* [REQUIRED WORK] From the material beneath, pull every line with the word "Your".
========
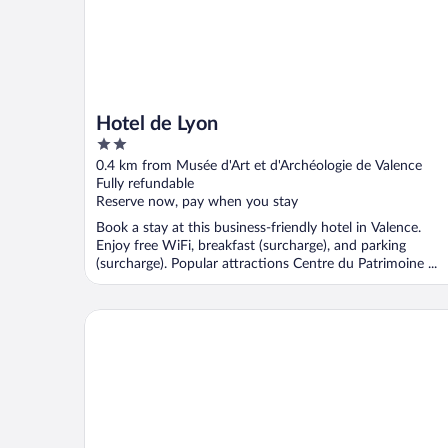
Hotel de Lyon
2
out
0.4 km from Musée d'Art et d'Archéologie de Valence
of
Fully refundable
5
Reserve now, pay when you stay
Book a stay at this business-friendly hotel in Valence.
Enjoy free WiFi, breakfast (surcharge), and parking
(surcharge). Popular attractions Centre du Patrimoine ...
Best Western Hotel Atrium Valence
========
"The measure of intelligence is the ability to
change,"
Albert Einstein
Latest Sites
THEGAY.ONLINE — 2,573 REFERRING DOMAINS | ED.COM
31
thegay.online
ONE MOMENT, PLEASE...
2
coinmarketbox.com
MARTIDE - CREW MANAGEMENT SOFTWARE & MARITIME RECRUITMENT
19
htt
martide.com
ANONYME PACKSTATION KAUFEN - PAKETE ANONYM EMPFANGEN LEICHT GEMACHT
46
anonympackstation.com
========
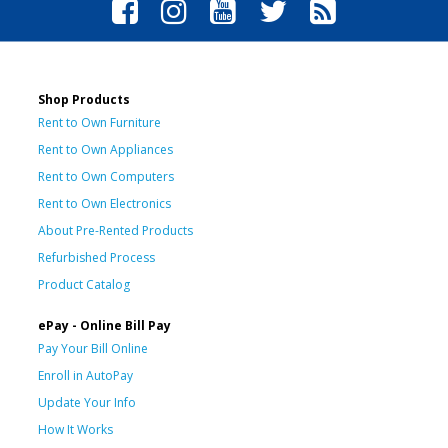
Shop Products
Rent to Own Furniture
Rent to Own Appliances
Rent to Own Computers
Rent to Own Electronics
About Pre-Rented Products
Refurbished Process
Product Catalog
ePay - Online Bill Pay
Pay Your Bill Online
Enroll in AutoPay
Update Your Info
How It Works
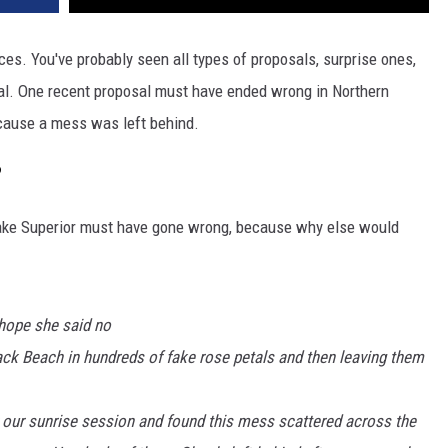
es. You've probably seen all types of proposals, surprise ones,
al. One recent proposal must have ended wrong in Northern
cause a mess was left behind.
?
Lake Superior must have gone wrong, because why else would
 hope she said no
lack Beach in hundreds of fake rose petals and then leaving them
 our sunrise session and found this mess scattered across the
========
* [EXERCISE RESULT]
Pay Your Bill Online
Update Your Info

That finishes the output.